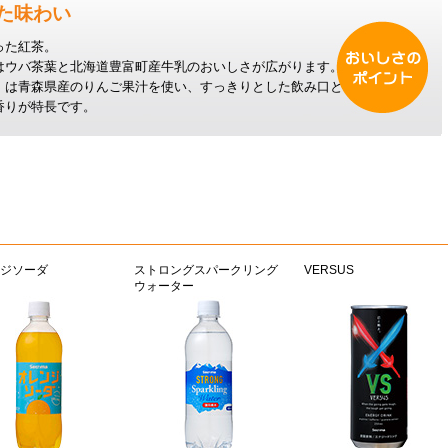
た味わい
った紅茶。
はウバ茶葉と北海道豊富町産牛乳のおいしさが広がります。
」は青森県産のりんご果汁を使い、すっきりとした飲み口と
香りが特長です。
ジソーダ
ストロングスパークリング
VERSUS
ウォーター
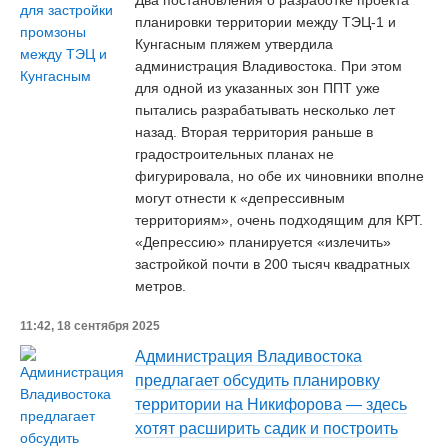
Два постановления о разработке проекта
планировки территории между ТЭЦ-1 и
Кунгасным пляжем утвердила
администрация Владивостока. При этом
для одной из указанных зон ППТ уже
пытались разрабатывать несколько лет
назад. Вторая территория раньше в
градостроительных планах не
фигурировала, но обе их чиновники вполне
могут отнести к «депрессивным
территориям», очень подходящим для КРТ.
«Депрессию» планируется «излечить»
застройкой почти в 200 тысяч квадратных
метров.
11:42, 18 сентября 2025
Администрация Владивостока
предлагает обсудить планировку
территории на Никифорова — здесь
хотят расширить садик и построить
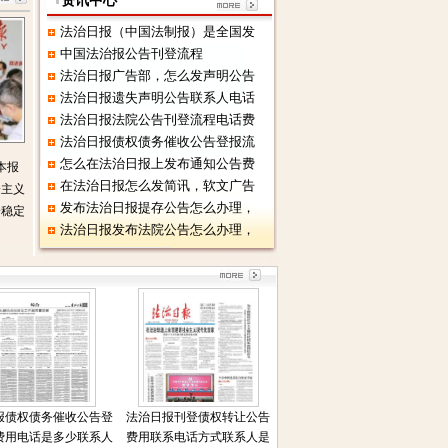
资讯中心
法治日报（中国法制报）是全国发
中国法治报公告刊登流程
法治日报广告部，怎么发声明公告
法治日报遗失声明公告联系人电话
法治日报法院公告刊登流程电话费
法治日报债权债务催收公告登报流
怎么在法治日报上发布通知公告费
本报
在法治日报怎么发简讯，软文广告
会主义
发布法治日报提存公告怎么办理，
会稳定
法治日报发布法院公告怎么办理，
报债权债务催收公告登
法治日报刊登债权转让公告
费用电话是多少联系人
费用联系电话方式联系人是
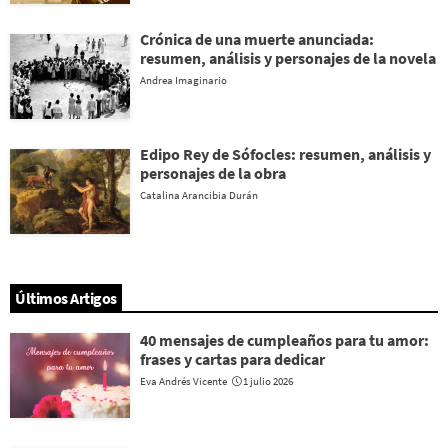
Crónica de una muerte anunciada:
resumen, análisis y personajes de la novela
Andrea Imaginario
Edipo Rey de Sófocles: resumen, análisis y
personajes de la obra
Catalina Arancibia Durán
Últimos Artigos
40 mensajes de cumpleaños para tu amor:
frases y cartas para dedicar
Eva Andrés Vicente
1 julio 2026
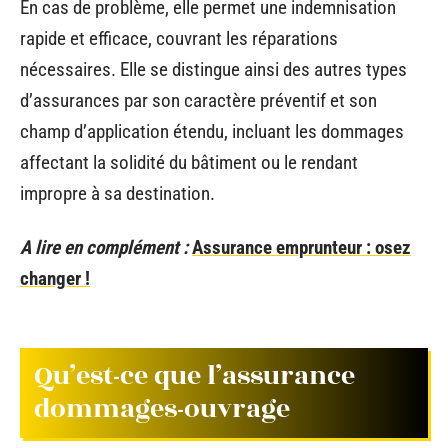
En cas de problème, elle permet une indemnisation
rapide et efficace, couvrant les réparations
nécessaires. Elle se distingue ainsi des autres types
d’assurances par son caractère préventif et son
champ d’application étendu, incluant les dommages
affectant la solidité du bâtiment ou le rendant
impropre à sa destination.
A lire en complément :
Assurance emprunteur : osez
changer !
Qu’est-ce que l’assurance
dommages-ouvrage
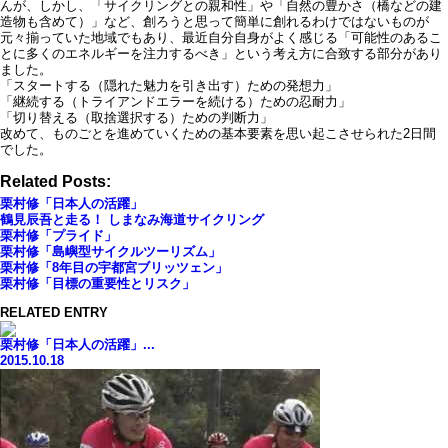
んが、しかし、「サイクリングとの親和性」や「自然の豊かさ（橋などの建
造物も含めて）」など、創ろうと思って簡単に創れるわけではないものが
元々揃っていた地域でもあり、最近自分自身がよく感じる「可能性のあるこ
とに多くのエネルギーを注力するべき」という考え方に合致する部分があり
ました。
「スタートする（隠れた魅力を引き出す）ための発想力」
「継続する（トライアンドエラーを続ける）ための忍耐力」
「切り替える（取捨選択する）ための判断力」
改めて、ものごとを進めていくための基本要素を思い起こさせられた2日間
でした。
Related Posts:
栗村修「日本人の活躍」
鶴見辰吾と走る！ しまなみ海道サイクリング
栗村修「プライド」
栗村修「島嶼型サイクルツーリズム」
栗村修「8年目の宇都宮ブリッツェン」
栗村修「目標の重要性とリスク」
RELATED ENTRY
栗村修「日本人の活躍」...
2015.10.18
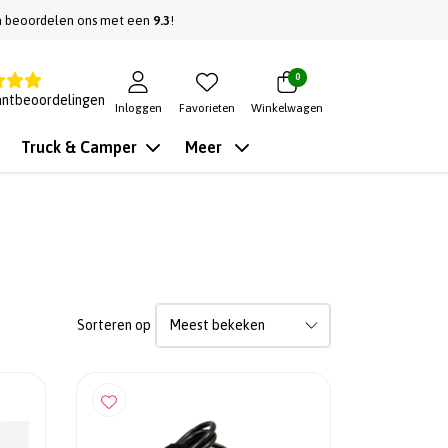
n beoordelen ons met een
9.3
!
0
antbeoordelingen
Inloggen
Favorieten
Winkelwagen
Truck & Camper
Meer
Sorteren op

## [YOUR OBJECTIVE]
All that belongs in the answer is the exact run of lines from the line containing "法治日报刊登债权转让公告" to the end of the listing above, pictures removed.

## [WRITTEN SOLUTION]
法治日报刊登债权转让公告
费用电话是多少联系人
费用联系电话方式联系人是
Crónica de una muerte anunciada:
resumen, análisis y personajes de la novela
Andrea Imaginario
Edipo Rey de Sófocles: resumen, análisis y
personajes de la obra
Catalina Arancibia Durán
Últimos Artigos
40 mensajes de cumpleaños para tu amor:
frases y cartas para dedicar
Eva Andrés Vicente
1 julio 2026
En cas de problème, elle permet une indemnisation
rapide et efficace, couvrant les réparations
nécessaires. Elle se distingue ainsi des autres types
d’assurances par son caractère préventif et son
champ d’application étendu, incluant les dommages
affectant la solidité du bâtiment ou le rendant
impropre à sa destination.
A lire en complément :
Assurance emprunteur : osez
changer !
Qu’est-ce que l’assurance
dommages-ouvrage
んが、しかし、「サイクリングとの親和性」や「自然の豊かさ（橋などの建
造物も含めて）」など、創ろうと思って簡単に創れるわけではないものが
元々揃っていた地域でもあり、最近自分自身がよく感じる「可能性のあるこ
とに多くのエネルギーを注力するべき」という考え方に合致する部分があり
ました。
「スタートする（隠れた魅力を引き出す）ための発想力」
「継続する（トライアンドエラーを続ける）ための忍耐力」
「切り替える（取捨選択する）ための判断力」
改めて、ものごとを進めていくための基本要素を思い起こさせられた2日間
でした。
Related Posts:
栗村修「日本人の活躍」
鶴見辰吾と走る！ しまなみ海道サイクリング
栗村修「プライド」
栗村修「島嶼型サイクルツーリズム」
栗村修「8年目の宇都宮ブリッツェン」
栗村修「目標の重要性とリスク」
RELATED ENTRY
栗村修「日本人の活躍」...
2015.10.18
n beoordelen ons met een
9.3
!
0
antbeoordelingen
Inloggen
Favorieten
Winkelwagen
Truck & Camper
Meer
Sorteren op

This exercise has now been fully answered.